[lbo-talk] Dewey on intelligence, co-operation, and class
Miles Jackson
cqmv at pdx.edu
Thu Oct 18 08:47:40 PDT 2007
ravi wrote:
> First the quote:
>
> To say that all past historic social progress has been the
> result of co-operation and not of conflict would be ... an
> exaggeration. But exaggeration against exaggeration, it is
> the more reasonable of the two. And it is no exaggeration
> to say that the measure of civilisation is the degree in
> which the method of co-operative intelligence replaces the
> method of brute conflict.
>
> Most who consider themselves leftists will probably neither disagree
> not find anything particularly novel in the above.
I disagree wholeheartedly. The assumption that civilisation is
characterized by "co-operative intelligence" in contradistinction to the
brutal conflict in "noncivilized" societies is ethnocentric through and
through.

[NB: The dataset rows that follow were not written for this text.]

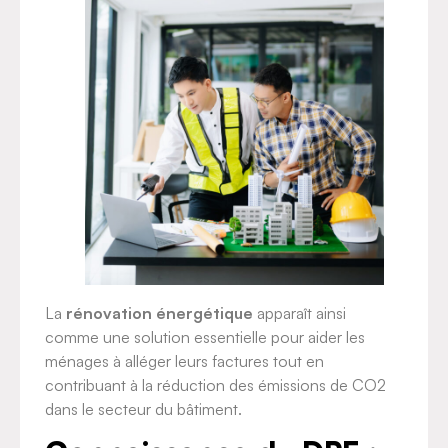
La
rénovation énergétique
apparaît ainsi
comme une solution essentielle pour aider les
ménages à alléger leurs factures tout en
contribuant à la réduction des émissions de CO2
dans le secteur du bâtiment.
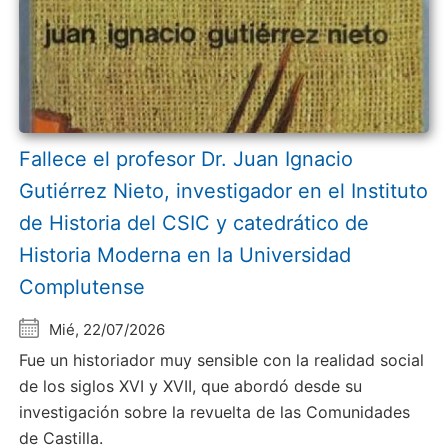
Fallece el profesor Dr. Juan Ignacio
Gutiérrez Nieto, investigador en el Instituto
de Historia del CSIC y catedrático de
Historia Moderna en la Universidad
Complutense
Mié, 22/07/2026
Fue un historiador muy sensible con la realidad social
de los siglos XVI y XVII, que abordó desde su
investigación sobre la revuelta de las Comunidades
de Castilla.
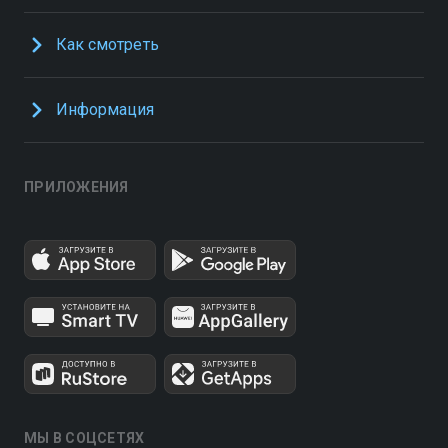
Как смотреть
Информация
ПРИЛОЖЕНИЯ
МЫ В СОЦСЕТЯХ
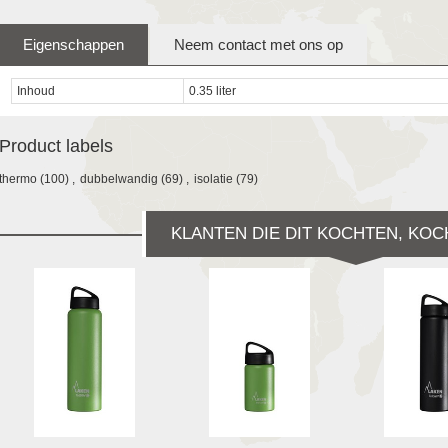
Eigenschappen
Neem contact met ons op
Inhoud
0.35 liter
Product labels
thermo
(100)
,
dubbelwandig
(69)
,
isolatie
(79)
KLANTEN DIE DIT KOCHTEN, KOC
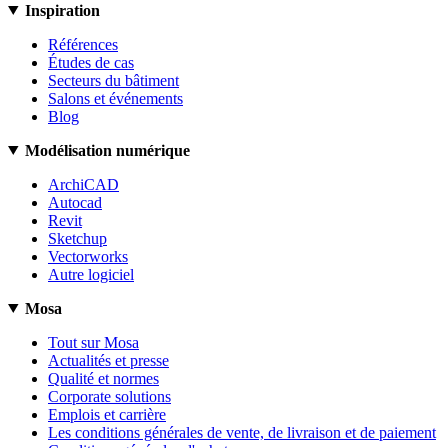
Inspiration
Références
Études de cas
Secteurs du bâtiment
Salons et événements
Blog
Modélisation numérique
ArchiCAD
Autocad
Revit
Sketchup
Vectorworks
Autre logiciel
Mosa
Tout sur Mosa
Actualités et presse
Qualité et normes
Corporate solutions
Emplois et carrière
Les conditions générales de vente, de livraison et de paiement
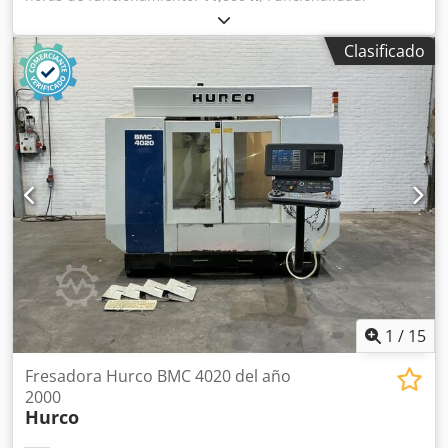
totalmente funcional
, recorrido eje X:
1,035 mm
, recorrido
del eje Y:
560 mm
, recorrido del eje Z:
510 mm
, modelo de
Clasificado
controlador:
Siemens 810D / ShopMill
, velocidad del
cabezal (máx.):
10,000 rpm
, DETALLES TÉCNICOS Recorrido
del eje X: 1.035 mm Recorrido del eje Y: 560 mm Recorrido
del eje Z: 510 mm Velocidad máxima de husillo: 10.000
rpm Ancho de la mesa: 560 mm Longitud de la mesa: 1.200
mm Credpjzqfv Aofx Acgef Número de plazas del almacén
de herramientas: 20 DETALLES DE LA MÁQUINA Modelo de
control: Siemens 810D / ShopMill Refrigeración del armario
eléctrico: Rittal SK 33023.100 Horas de funcionamiento del
husillo: 11.000 h Horas de funcionamiento: 33.600 h
EQUIPAMIENTO Suministro interno de refrigerante (IKZ)
Transportador de virutas
1
/
15
Fresadora Hurco BMC 4020 del año
2000
Hurco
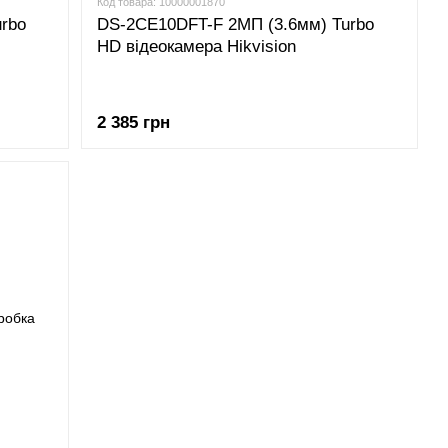
Код товара: 10000001870
rbo
DS-2CE10DFT-F 2МП (3.6мм) Turbo
HD відеокамера Hikvision
2 385 грн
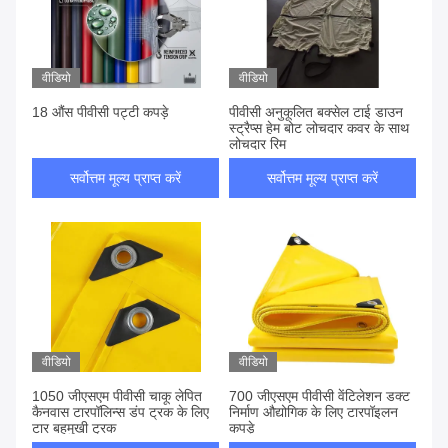
वीडियो
वीडियो
18 औंस पीवीसी पट्टी कपड़े
पीवीसी अनुकूलित बक्सेल टाई डाउन
स्ट्रैप्स हेम बोट लोचदार कवर के साथ
लोचदार रिम
सर्वोत्तम मूल्य प्राप्त करें
सर्वोत्तम मूल्य प्राप्त करें
वीडियो
वीडियो
1050 जीएसएम पीवीसी चाकू लेपित
700 जीएसएम पीवीसी वेंटिलेशन डक्ट
कैनवास टारपॉलिन्स डंप ट्रक के लिए
निर्माण औद्योगिक के लिए टारपॉइलन
टार बहुमुखी ट्रक
कपड़े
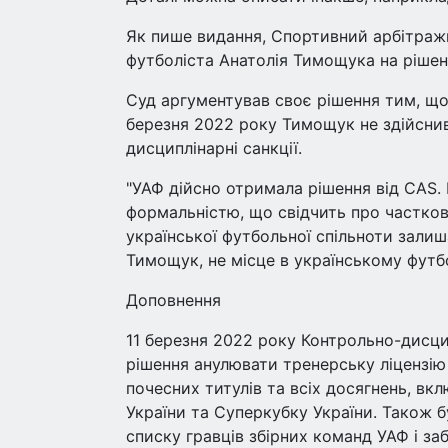
Як пише видання, Спортивний арбітраж
футболіста Анатолія Тимощука на рішен
Суд аргументував своє рішення тим, що
березня 2022 року Тимощук не здійснив 
дисциплінарні санкції.
"УАФ дійсно отримала рішення від CAS.
формальністю, що свідчить про часткове
української футбольної спільноти зали
Тимощук, не місце в українському футбол
Доповнення
11 березня 2022 року Контрольно-дисци
рішення анулювати тренерську ліцензі
почесних титулів та всіх досягнень, вкл
України та Суперкубку України. Також 
списку гравців збірних команд УАФ і з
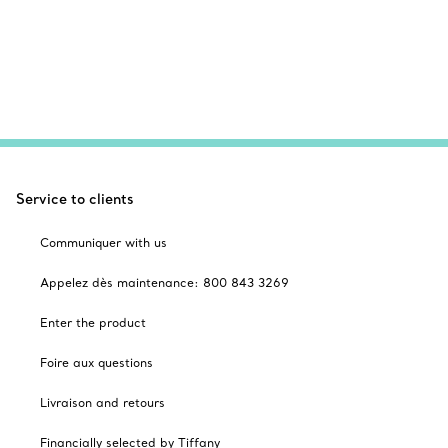
Service to clients
Communiquer with us
Appelez dès maintenance: 800 843 3269
Enter the product
Foire aux questions
Livraison and retours
Financially selected by Tiffany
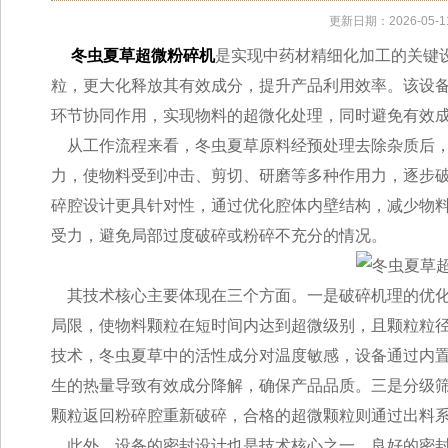
更新日期：2026-05-1
冬虫夏草超微粉碎机
是实现中药材精细化加工的关键
粒，更大化释放其有效成分，提升产品利用效率。该设备
环节协同作用，实现物料的超微化处理，同时避免有效
从工作流程来看，冬虫夏草原料经预处理去除杂质后，
力，使物料受到冲击、剪切、研磨等多种作用力，逐步
碎腔设计更具针对性，通过优化腔体内壁结构，减少物
受力，避免局部过度破碎或粉碎不充分的情况。
其技术核心主要体现在三个方面。一是破碎机理的优化
局限，使物料颗粒在短时间内达到超微级别，且颗粒粒
技术，冬虫夏草中的活性成分对温度敏感，设备通过内
生的热量导致有效成分降解，确保产品品质。三是分级
颗粒返回粉碎腔重新破碎，合格的超微颗粒则通过出料
此外，设备的密封设计也是技术核心之一，良好的密封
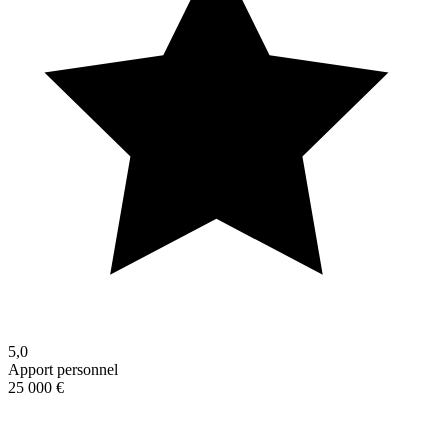
5,0
Apport personnel
25 000 €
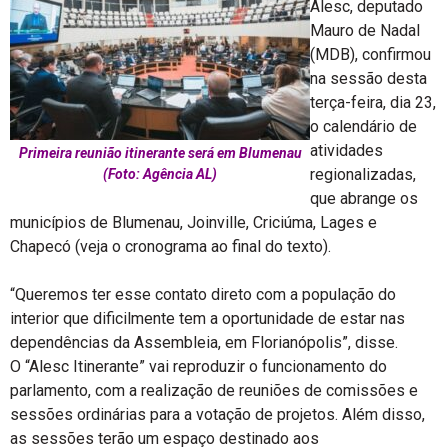
Alesc, deputado
Mauro de Nadal
(MDB), confirmou
na sessão desta
terça-feira, dia 23,
o calendário de
atividades
Primeira reunião itinerante será em Blumenau
regionalizadas,
(Foto: Agência AL)
que abrange os
municípios de Blumenau, Joinville, Criciúma, Lages e
Chapecó (veja o cronograma ao final do texto).
“Queremos ter esse contato direto com a população do
interior que dificilmente tem a oportunidade de estar nas
dependências da Assembleia, em Florianópolis”, disse.
O “Alesc Itinerante” vai reproduzir o funcionamento do
parlamento, com a realização de reuniões de comissões e
sessões ordinárias para a votação de projetos. Além disso,
as sessões terão um espaço destinado aos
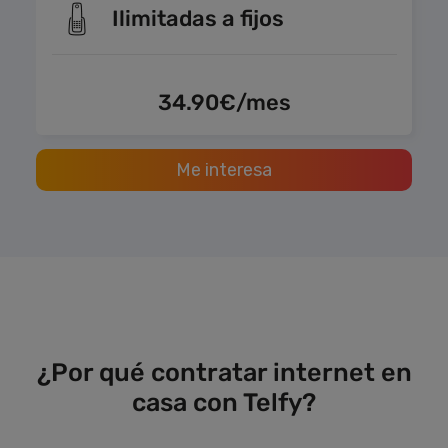
Ilimitadas a fijos
34.90€/mes
Me interesa
¿Por qué contratar internet en
casa con Telfy?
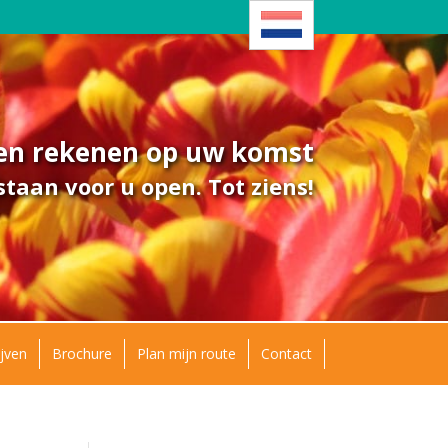
ven rekenen op uw komst
taan voor u open. Tot ziens!
jven
Brochure
Plan mijn route
Contact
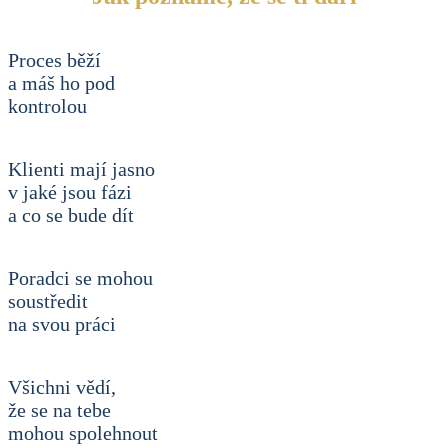
Proces běží
a máš ho pod
kontrolou
Klienti mají jasno
v jaké jsou fázi
a co se bude dít
Poradci se mohou
soustředit
na svou práci
Všichni vědí,
že se na tebe
mohou spolehnout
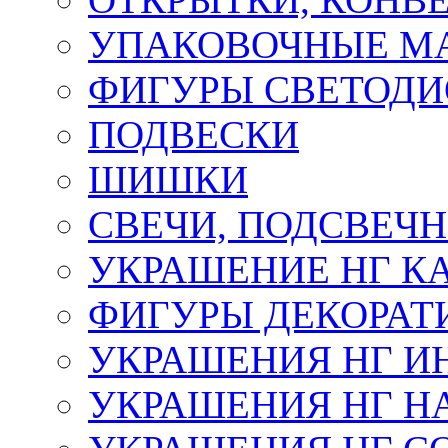
УПАКОВОЧНЫЕ М
ФИГУРЫ СВЕТОД
ПОДВЕСКИ
ШИШКИ
СВЕЧИ, ПОДСВЕЧ
УКРАШЕНИЕ НГ К
ФИГУРЫ ДЕКОРАТ
УКРАШЕНИЯ НГ И
УКРАШЕНИЯ НГ Н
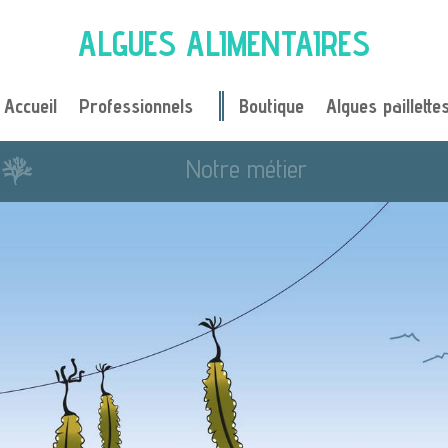
ALGUES ALIMENTAIRES
Accueil
Professionnels
Boutique
Algues paillette
Je cuisine avec des algues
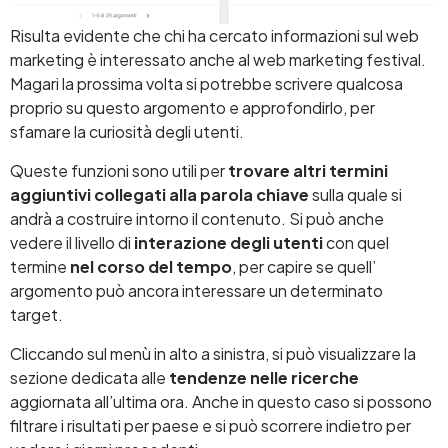
Risulta evidente che chi ha cercato informazioni sul web
marketing è interessato anche al web marketing festival.
Magari la prossima volta si potrebbe scrivere qualcosa
proprio su questo argomento e approfondirlo, per
sfamare la curiosità degli utenti.
Queste funzioni sono utili per
trovare altri termini
aggiuntivi collegati alla parola chiave
sulla quale si
andrà a costruire intorno il contenuto. Si può anche
vedere il livello di
interazione degli utenti
con quel
termine
nel corso del tempo
, per capire se quell’
argomento può ancora interessare un determinato
target.
Cliccando sul menù in alto a sinistra, si può visualizzare la
sezione dedicata alle
tendenze nelle ricerche
aggiornata all’ultima ora. Anche in questo caso si possono
filtrare i risultati per paese e si può scorrere indietro per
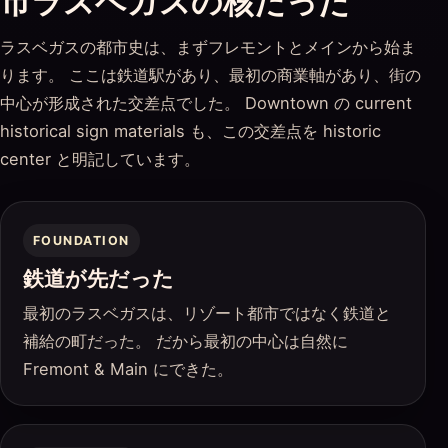
市ラスベガスの核だった
ラスベガスの都市史は、まずフレモントとメインから始ま
ります。 ここは鉄道駅があり、最初の商業軸があり、街の
中心が形成された交差点でした。 Downtown の current
historical sign materials も、この交差点を historic
center と明記しています。
FOUNDATION
鉄道が先だった
最初のラスベガスは、リゾート都市ではなく鉄道と
補給の町だった。 だから最初の中心は自然に
Fremont & Main にできた。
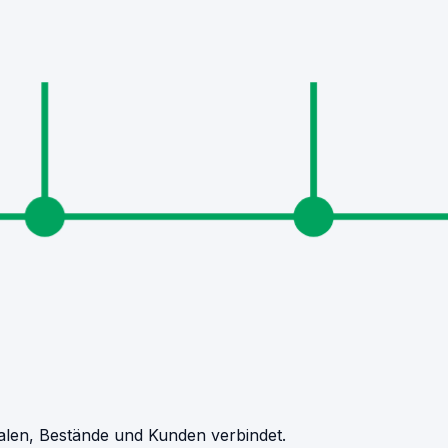
ialen, Bestände und Kunden verbindet.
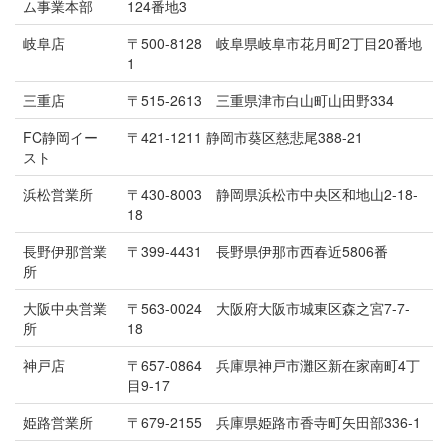
ム事業本部
124番地3
岐阜店
〒500-8128 岐阜県岐阜市花月町2丁目20番地
1
三重店
〒515-2613 三重県津市白山町山田野334
FC静岡イー
〒421-1211 静岡市葵区慈悲尾388-21
スト
浜松営業所
〒430-8003 静岡県浜松市中央区和地山2-18-
18
長野伊那営業
〒399-4431 長野県伊那市西春近5806番
所
大阪中央営業
〒563-0024 大阪府大阪市城東区森之宮7-7-
所
18
神戸店
〒657-0864 兵庫県神戸市灘区新在家南町4丁
目9-17
姫路営業所
〒679-2155 兵庫県姫路市香寺町矢田部336-1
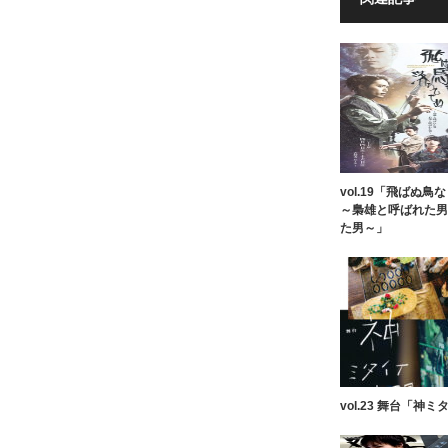
vol.19「飛ばぬ
～梟雄と呼ばれた男
た男～」
vol.23 舞台「神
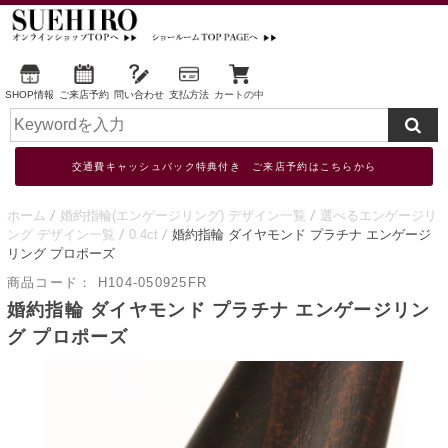
SHOP情報
ご来店予約
問い合わせ
支払方法
カートの中
交通費キャッシュバック特典付き ご来店予約はこちらから
ホーム
婚約指輪(エンゲージリング) デザイン一覧
選べるエンゲージリ
ング デザイン一覧
0.4ct
婚約指輪 ダイヤモンド プラチナ エンゲージ
リング プロポーズ
商品コード：
H104-050925FR
婚約指輪 ダイヤモンド プラチナ エンゲージリン
グ プロポーズ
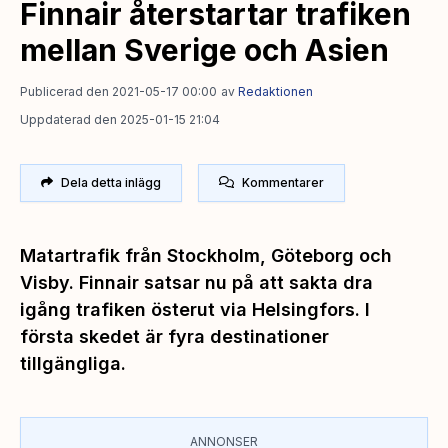
Finnair återstartar trafiken
mellan Sverige och Asien
Publicerad den 2021-05-17 00:00
av
Redaktionen
Uppdaterad den 2025-01-15 21:04
Dela detta inlägg
Kommentarer
Matartrafik från Stockholm, Göteborg och
Visby. Finnair satsar nu på att sakta dra
igång trafiken österut via Helsingfors. I
första skedet är fyra destinationer
tillgängliga.
ANNONSER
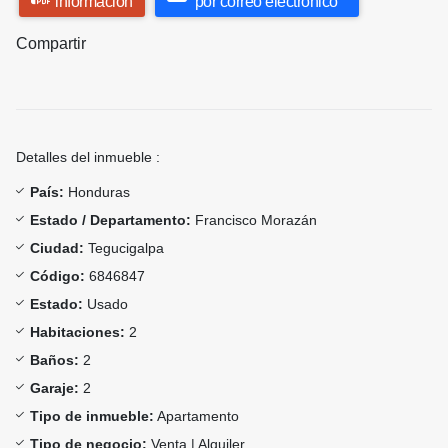
información
por correo electrónico
Compartir
Detalles del inmueble :
País:
Honduras
Estado / Departamento:
Francisco Morazán
Ciudad:
Tegucigalpa
Código:
6846847
Estado:
Usado
Habitaciones:
2
Baños:
2
Garaje:
2
Tipo de inmueble:
Apartamento
Tipo de negocio:
Venta | Alquiler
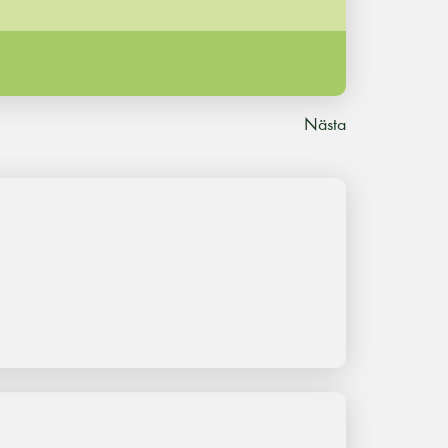
Nästa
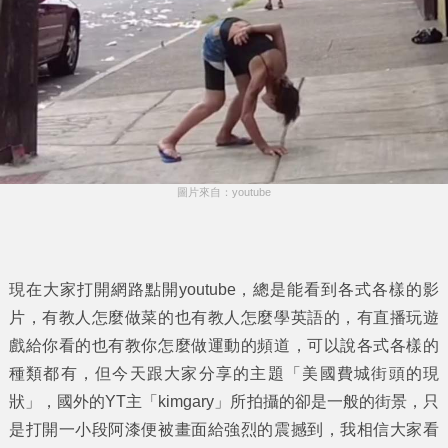
圖片來自：youtube
現在大家打開網路點開youtube，總是能看到各式各樣的影
片，有教人怎麼做菜的也有教人怎麼學英語的，有直播玩遊
戲給你看的也有教你怎麼做運動的頻道，可以說各式各樣的
種類都有，但今天跟大家分享的主題「
美國費城街頭的現
狀
」，國外的YT主「kimgary」所拍攝的卻是一般的街景，只
是打開一小段阿漆便被畫面給強烈的震撼到，我相信大家看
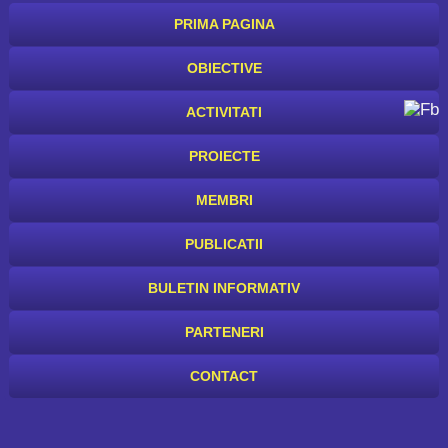
PRIMA PAGINA
OBIECTIVE
ACTIVITATI
PROIECTE
MEMBRI
PUBLICATII
BULETIN INFORMATIV
PARTENERI
CONTACT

Comparing social relations in hunting and gathering societies
and our "civilized" society, I'd flip the binary above: brutal conflict
is more prevalent in our "civilized" society and "cooperative
intelligence" is more prevalent in the hunting and gathering society.
Just to shoot fish in a barrel, no hunting and gathering society in the
history of the planet has accomplished as much carnage, destruction, and
human suffering as the U. S. military has in Iraq.